Copy the records below exactly, leaving out any pictures.

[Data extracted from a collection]
####################

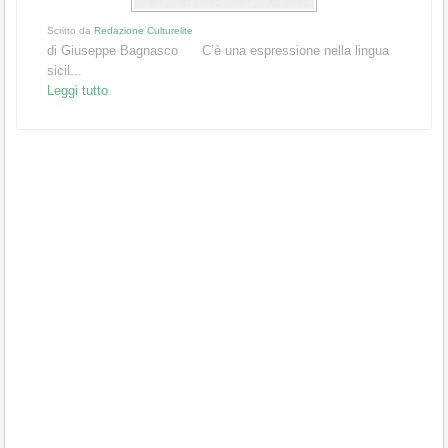
Scritto da
Redazione Culturelite
di Giuseppe Bagnasco C’è una espressione nella lingua
sicil...
Leggi tutto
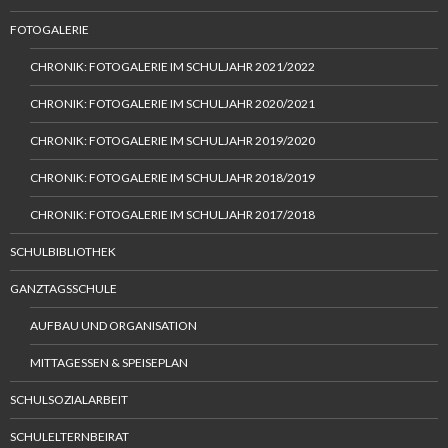
FOTOGALERIE
CHRONIK: FOTOGALERIE IM SCHULJAHR 2021/2022
CHRONIK: FOTOGALERIE IM SCHULJAHR 2020/2021
CHRONIK: FOTOGALERIE IM SCHULJAHR 2019/2020
CHRONIK: FOTOGALERIE IM SCHULJAHR 2018/2019
CHRONIK: FOTOGALERIE IM SCHULJAHR 2017/2018
SCHULBIBLIOTHEK
GANZTAGSSCHULE
AUFBAU UND ORGANISATION
MITTAGESSEN & SPEISEPLAN
SCHULSOZIALARBEIT
SCHULELTERNBEIRAT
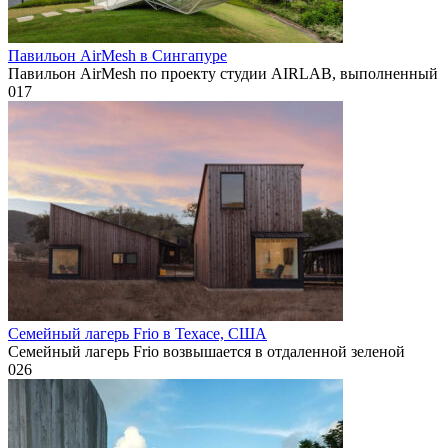
Павильон AirMesh в Сингапуре
Павильон AirMesh по проекту студии AIRLAB, выполненный
0
17
Семейный лагерь Frio в Техасе, США
Семейный лагерь Frio возвышается в отдаленной зеленой
0
26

####################

- [RESPONSE]
Scritto da
Redazione Culturelite
di Giuseppe Bagnasco C’è una espressione nella lingua
sicil...
Leggi tutto
FOTOGALERIE
CHRONIK: FOTOGALERIE IM SCHULJAHR 2021/2022
CHRONIK: FOTOGALERIE IM SCHULJAHR 2020/2021
CHRONIK: FOTOGALERIE IM SCHULJAHR 2019/2020
CHRONIK: FOTOGALERIE IM SCHULJAHR 2018/2019
CHRONIK: FOTOGALERIE IM SCHULJAHR 2017/2018
SCHULBIBLIOTHEK
GANZTAGSSCHULE
AUFBAU UND ORGANISATION
MITTAGESSEN & SPEISEPLAN
SCHULSOZIALARBEIT
SCHULELTERNBEIRAT
Павильон AirMesh в Сингапуре
Павильон AirMesh по проекту студии AIRLAB, выполненный
0
17
Семейный лагерь Frio в Техасе, США
Семейный лагерь Frio возвышается в отдаленной зеленой
0
26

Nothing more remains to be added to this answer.